Additionally, the system uses the human ability to read text as a bridge over
some of the worst problems of speech recognition and machine translation, by allowing
users to select alternate possible messages.
|
Keypad speeds and simplifies frequently used functions. |
The Transonics system runs on a laptop computer using the Linux operating system.
Doctor and patient both wear headphones with attached microphones. A small keypad
connected to the computer speeds and simplifies certain routine commands — switching
from doctor mode to patient mode, for example.
When a doctor asks a question, the speech recognition software captures it —
but hedges its bets by displaying not just its best guess about what was said,
but a range of options. When the doctor chooses the most appropriate (some of
the most used phrases can be put in a quick access "ready menu") and the result
is a spoken Persian question in the earphones of the patient.
The same process takes place in the reverse direction.
Narayanan says much of the success of the interface grows directly out of analysis
of a large database of some 300 English-speaking-doctor/Persian-speaking-patient
dialogs created by USC medical students and Iranian-heritage USC students and
Los Angeles residents. "Rather than imagining what people might say, we analyzed
what people did say," he explained, adding that recordings of the encounters were
used to train and tune the system.
USC linguistics Ph.D. candidate Shadi Ganjavi played a vital role in setting
up these encounters, said Narayanan. "We are grateful to her and to the large
Persian-speaking community in Los Angeles."

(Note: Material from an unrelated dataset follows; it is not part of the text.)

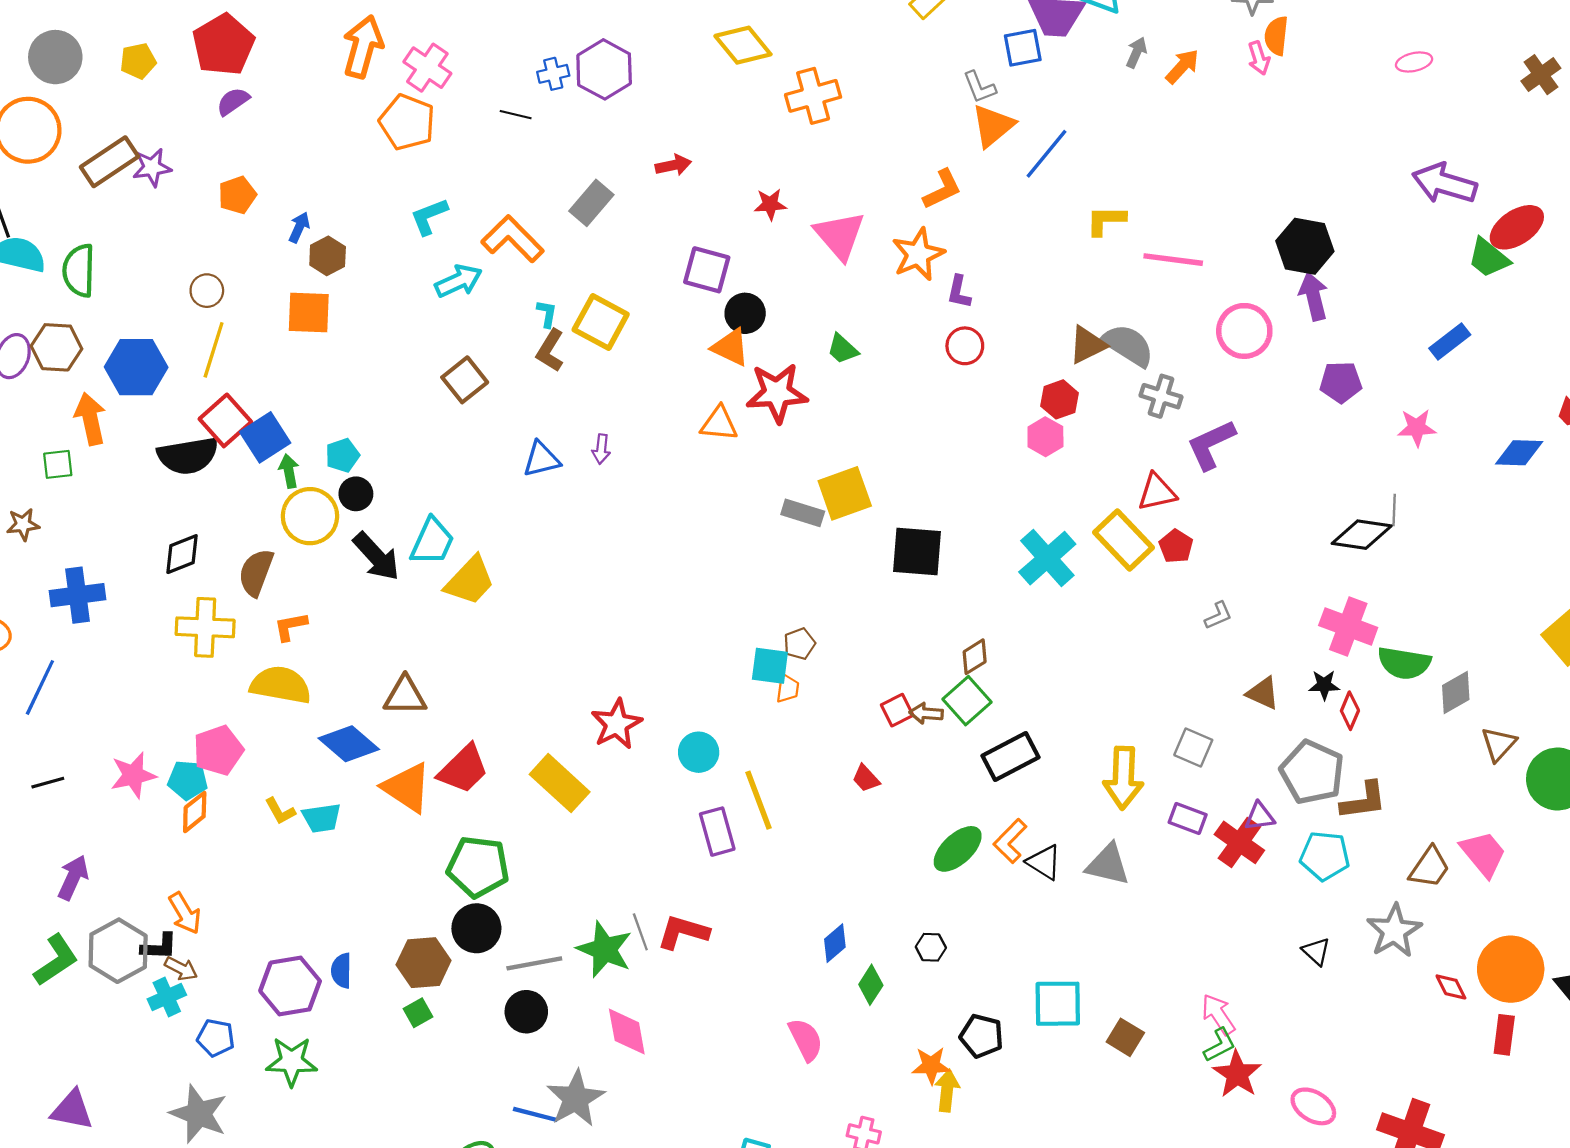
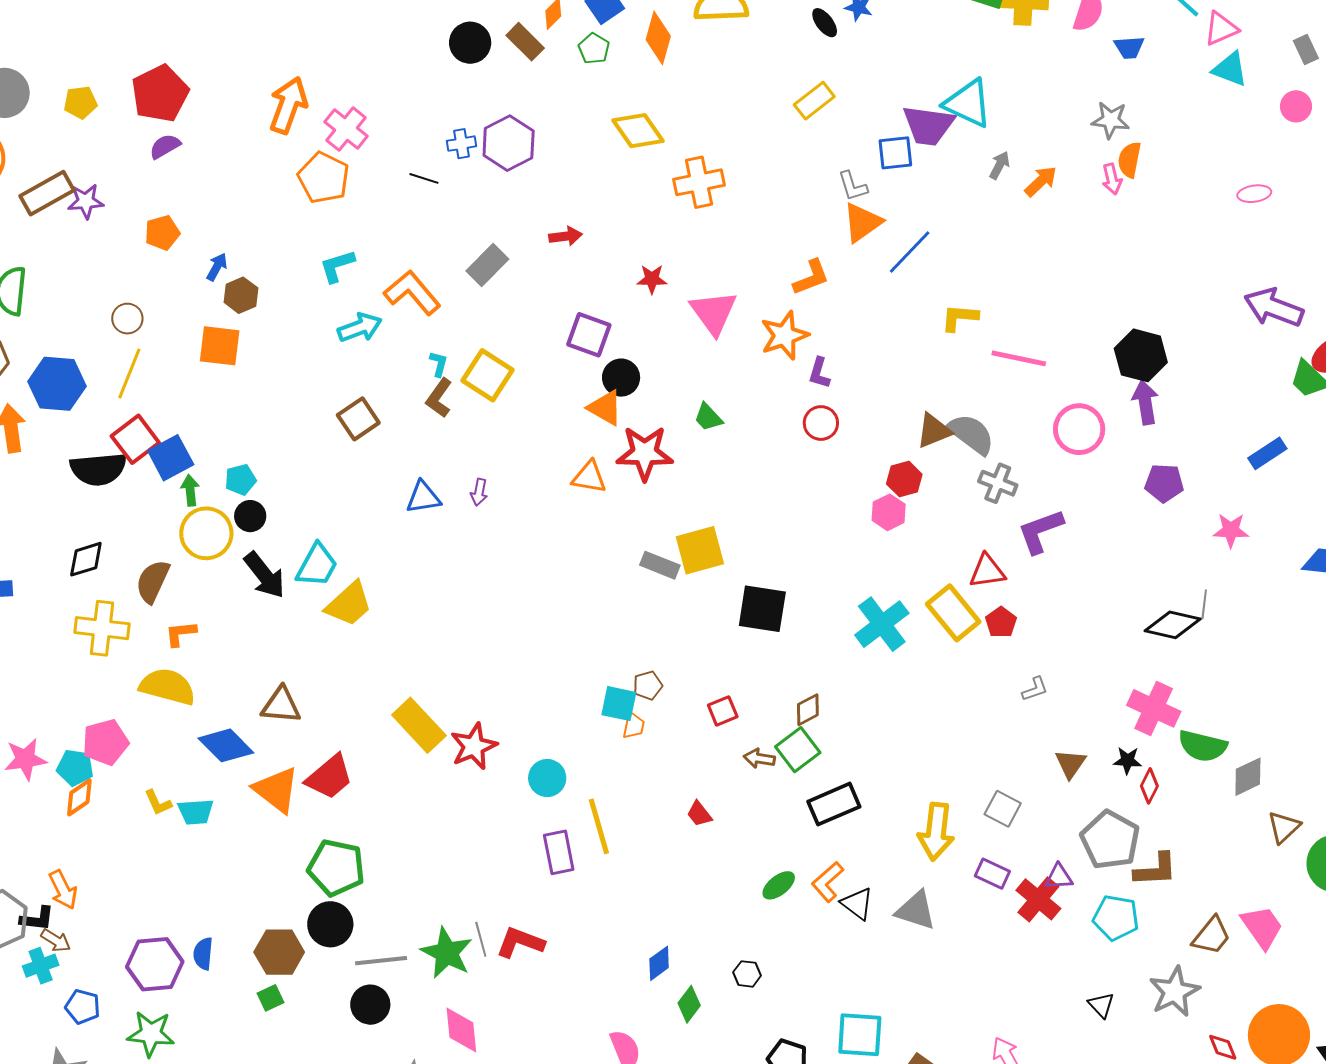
brown triangle: (1263, 693) -> (1071, 764), turned 36
red square: (897, 710) -> (723, 711), moved
yellow rectangle: (560, 783) -> (419, 725), moved
green ellipse: (958, 849) -> (779, 885), size x0.7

The system contains about 23,000 English and 9,000 Persian words, a disproportion
that exists because relatively little has so far been done in machine translation
of Persian (a language also called Farsi), either written or spoken. "In addition
to our progress in the general problem of the interface," says Narayanan, "we
are also contributing to the specific problems posed by translating between English
and Farsi."
|
Transonics Interface: It offers options of messages to translate, based on the
words it has heard.
|
For Narayanan, one of the striking things that has emerged so far is the dependence
of the system, in its current state, on the ability of users to recognize its
limits and weaknesses, and work within them.
The team has created an elaborate user manual, and as with any system, reading
the manual improves performance a great deal. And common sense is critical. Narayanan
ruefully describes an interaction labeled a failure in followup questioning by
both 'doctor' and 'patient' that foundered because both expected the system to
translate the name "Excedrin."
The drug name wasn't in the system. It's the same in both languages, and both
sides of the interaction understood it when they heard the other pronounce the
word. But rather than just moving on, both stubbornly kept trying to enter it
into the system — which kept rejecting it.

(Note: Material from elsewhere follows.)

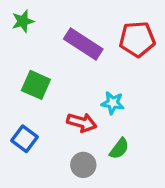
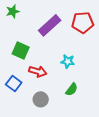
purple rectangle: (83, 44) -> (50, 25), turned -75
red arrow: (82, 122) -> (38, 71), moved
gray circle: (83, 165) -> (41, 99), moved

"We learn from things like this," said Narayanan. He and his colleague Georgiou
estimate that if the system were tagged with the familiar release number decimal
system, the system would be at "three point something" — it has gone through three
radical reconstructions in its three years of development so far.
Transonics interface displays a possible message or messages captured from doctor's
speech. The doctor can choose the one he wants, and the machine will pronounce
a Persian translation. Right hand column stores heavily used questions.
The system is in a continuing process of upgrading and improvement. Simultaneously
with the presentation at the ACL conference, use testing was in process at a military
facility.
In addition to the researchers and institutions already named, Malibu California-based
HRL Laboratories works with USC on the project. HRL personnel involved include
USC alumni Dr. Robert Belvin and Howard Neely, and Cheryl Hein. Usability testing
and interface design contributions were made by Scott Millward, a postdoctoral
scientist at IMSC. Additionally, four USC electrical engineering graduate students
have made large contributions: Emil Ettellaie, Dagen Wang, Ananthakrishnan Shankar,
Murtaza Bulut, and Sudeep Ghande, the presenter of the paper at ACL.